Difference between `index.refresh_interval` vs `es.batch.write.refresh`

I see two similar settings one in ES-Hadoop and the other in index configuration.

  1. Is it recommended to set index.refresh_interval to -1, when es.batch.write.refresh=true?
  2. When running Spark job, how often does refresh API get called? Is it per Spark job, stage or task? Or something smaller?
    1. I see the following code. Is my understanding correct that Structured Streaming uses EsRDDWriter and the scope of writer (which calls refresh API when closing) is a Spark task?
    2. Is the refresh API call per index (or per shard)?
    3. When multiple tasks finish around the same time, is it possible that the code above is calling refresh API multiple times at the same time? Could it cause performance issue on ES side?
    4. Is there a known performance issue with ES-Hadoop's refresh call when there's a large parallelism?
  3. I'm running into the following problem. I'm seeing "Read" timeouts with Flush API calls when ingesting to ES using SPARK with the default setting es.batch.write.refresh=true And it doesn't seem to relate to tuning Bulk request size because when I set es.batch.write.refresh=false and index.refresh_interval='30s' I don't get the timeout. What's the best practice for configuring refresh when writing a Spark ingest job?
19/09/03 20:37:50 TRACE NetworkClient: Caught exception while performing request [<redacted>:9200][/_refresh] - falling back to the next node in line...
java.net.SocketTimeoutException: Read timed out
	at java.net.SocketInputStream.socketRead0(Native Method)
	at java.net.SocketInputStream.socketRead(SocketInputStream.java:116)
	at java.net.SocketInputStream.read(SocketInputStream.java:170)
	at java.net.SocketInputStream.read(SocketInputStream.java:141)

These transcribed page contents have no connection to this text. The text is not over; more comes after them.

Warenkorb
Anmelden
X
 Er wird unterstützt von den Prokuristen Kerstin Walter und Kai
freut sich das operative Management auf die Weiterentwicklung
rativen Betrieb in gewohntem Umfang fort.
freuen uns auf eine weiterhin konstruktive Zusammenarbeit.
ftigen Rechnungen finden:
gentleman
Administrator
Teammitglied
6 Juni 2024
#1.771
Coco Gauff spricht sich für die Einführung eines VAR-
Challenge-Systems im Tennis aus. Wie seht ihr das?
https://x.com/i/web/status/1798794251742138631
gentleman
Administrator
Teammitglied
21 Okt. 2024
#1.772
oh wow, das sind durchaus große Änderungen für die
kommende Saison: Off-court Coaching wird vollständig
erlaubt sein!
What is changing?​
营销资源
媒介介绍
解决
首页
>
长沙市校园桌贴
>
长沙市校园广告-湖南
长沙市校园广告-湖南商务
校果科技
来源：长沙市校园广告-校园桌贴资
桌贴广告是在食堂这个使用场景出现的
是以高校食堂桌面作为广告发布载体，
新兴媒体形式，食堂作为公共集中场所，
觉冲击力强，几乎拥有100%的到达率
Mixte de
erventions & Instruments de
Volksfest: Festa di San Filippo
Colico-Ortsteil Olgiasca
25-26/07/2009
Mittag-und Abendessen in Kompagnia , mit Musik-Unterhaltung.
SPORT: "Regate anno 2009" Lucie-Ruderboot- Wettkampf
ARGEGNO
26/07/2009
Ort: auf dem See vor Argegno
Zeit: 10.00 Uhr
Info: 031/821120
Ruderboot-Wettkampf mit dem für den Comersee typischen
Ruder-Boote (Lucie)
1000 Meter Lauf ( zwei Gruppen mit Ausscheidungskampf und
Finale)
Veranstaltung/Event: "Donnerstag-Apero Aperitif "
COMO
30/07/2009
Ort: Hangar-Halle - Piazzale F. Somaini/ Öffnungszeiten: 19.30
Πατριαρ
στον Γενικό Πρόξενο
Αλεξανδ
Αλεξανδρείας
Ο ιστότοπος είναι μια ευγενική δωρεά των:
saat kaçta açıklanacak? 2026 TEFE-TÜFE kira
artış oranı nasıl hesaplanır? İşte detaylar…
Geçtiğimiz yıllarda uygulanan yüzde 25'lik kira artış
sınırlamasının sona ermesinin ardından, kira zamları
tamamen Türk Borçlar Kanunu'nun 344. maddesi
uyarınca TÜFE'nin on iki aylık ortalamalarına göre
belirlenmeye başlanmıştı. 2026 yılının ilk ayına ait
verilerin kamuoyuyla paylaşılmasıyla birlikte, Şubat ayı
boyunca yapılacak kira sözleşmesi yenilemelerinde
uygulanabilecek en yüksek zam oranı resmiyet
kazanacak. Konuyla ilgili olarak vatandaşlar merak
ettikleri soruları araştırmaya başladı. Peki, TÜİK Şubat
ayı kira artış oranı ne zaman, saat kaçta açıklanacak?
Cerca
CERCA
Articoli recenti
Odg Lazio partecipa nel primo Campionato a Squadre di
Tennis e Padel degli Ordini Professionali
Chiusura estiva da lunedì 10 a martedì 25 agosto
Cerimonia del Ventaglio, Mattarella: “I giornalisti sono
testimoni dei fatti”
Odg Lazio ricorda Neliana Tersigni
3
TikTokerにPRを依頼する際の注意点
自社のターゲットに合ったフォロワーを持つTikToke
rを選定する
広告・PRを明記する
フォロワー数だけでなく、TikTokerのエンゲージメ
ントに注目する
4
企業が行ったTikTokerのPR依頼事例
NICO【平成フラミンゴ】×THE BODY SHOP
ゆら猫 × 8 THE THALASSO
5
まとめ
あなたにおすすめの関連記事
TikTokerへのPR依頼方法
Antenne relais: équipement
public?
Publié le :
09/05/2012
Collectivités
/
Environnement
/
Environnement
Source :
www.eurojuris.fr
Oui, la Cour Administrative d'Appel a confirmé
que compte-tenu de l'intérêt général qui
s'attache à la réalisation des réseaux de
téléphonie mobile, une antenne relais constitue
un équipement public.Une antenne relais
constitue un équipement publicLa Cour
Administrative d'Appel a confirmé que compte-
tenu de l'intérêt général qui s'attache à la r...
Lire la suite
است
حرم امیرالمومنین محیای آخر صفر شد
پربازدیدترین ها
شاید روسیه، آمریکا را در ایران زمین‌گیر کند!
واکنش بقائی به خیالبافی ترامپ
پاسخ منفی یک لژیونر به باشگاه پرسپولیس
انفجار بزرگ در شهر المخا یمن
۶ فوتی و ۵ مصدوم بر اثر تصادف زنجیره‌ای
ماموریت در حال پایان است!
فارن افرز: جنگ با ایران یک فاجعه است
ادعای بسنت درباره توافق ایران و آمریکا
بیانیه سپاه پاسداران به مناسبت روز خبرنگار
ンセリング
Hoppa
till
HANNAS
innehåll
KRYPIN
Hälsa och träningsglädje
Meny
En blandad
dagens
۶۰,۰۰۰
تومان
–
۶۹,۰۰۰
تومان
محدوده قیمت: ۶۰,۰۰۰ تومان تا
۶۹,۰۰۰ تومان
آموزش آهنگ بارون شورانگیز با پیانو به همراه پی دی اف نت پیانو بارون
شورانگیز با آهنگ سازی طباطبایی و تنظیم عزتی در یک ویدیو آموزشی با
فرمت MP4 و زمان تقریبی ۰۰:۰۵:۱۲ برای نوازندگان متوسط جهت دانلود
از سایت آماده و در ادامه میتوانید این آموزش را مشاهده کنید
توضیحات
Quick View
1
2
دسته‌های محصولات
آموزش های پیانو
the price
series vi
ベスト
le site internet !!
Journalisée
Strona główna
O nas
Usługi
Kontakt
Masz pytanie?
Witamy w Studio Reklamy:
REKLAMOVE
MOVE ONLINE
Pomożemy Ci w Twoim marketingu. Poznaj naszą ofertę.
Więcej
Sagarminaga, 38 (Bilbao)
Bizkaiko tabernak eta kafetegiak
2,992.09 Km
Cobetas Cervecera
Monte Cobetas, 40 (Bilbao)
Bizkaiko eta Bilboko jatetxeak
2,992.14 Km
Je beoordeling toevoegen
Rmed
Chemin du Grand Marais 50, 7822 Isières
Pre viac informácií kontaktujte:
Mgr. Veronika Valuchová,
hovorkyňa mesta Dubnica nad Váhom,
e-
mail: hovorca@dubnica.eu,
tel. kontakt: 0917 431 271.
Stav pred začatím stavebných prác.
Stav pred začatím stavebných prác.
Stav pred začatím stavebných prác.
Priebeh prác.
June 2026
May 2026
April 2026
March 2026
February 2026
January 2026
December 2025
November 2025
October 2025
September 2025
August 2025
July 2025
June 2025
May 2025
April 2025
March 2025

	at sun.security.ssl.InputRecord.readFully(InputRecord.java:465)
	at sun.security.ssl.InputRecord.read(InputRecord.java:503)
	at sun.security.ssl.SSLSocketImpl.readRecord(SSLSocketImpl.java:973)
	at sun.security.ssl.SSLSocketImpl.readDataRecord(SSLSocketImpl.java:930)
	at sun.security.ssl.AppInputStream.read(AppInputStream.java:105)
	at java.io.BufferedInputStream.fill(BufferedInputStream.java:246)
	at java.io.BufferedInputStream.read(BufferedInputStream.java:265)
	at org.apache.commons.httpclient.HttpParser.readRawLine(HttpParser.java:78)
	at org.apache.commons.httpclient.HttpParser.readLine(HttpParser.java:106)
	at org.apache.commons.httpclient.HttpConnection.readLine(HttpConnection.java:1116)
	at org.apache.commons.httpclient.HttpMethodBase.readStatusLine(HttpMethodBase.java:1973)
	at org.apache.commons.httpclient.HttpMethodBase.readResponse(HttpMethodBase.java:1735)
	at org.apache.commons.httpclient.HttpMethodBase.execute(HttpMethodBase.java:1098)
	at org.apache.commons.httpclient.HttpMethodDirector.executeWithRetry(HttpMethodDirector.java:398)
	at org.apache.commons.httpclient.HttpMethodDirector.executeMethod(HttpMethodDirector.java:171)
	at org.apache.commons.httpclient.HttpClient.executeMethod(HttpClient.java:397)
	at org.apache.commons.httpclient.HttpClient.executeMethod(HttpClient.java:323)
	at org.elasticsearch.hadoop.rest.commonshttp.CommonsHttpTransport.execute(CommonsHttpTransport.java:489)
	at org.elasticsearch.hadoop.rest.pooling.TransportPool$LeasedTransport.execute(TransportPool.java:235)
	at org.elasticsearch.hadoop.rest.NetworkClient.execute(NetworkClient.java:115)
	at org.elasticsearch.hadoop.rest.RestClient.execute(RestClient.java:398)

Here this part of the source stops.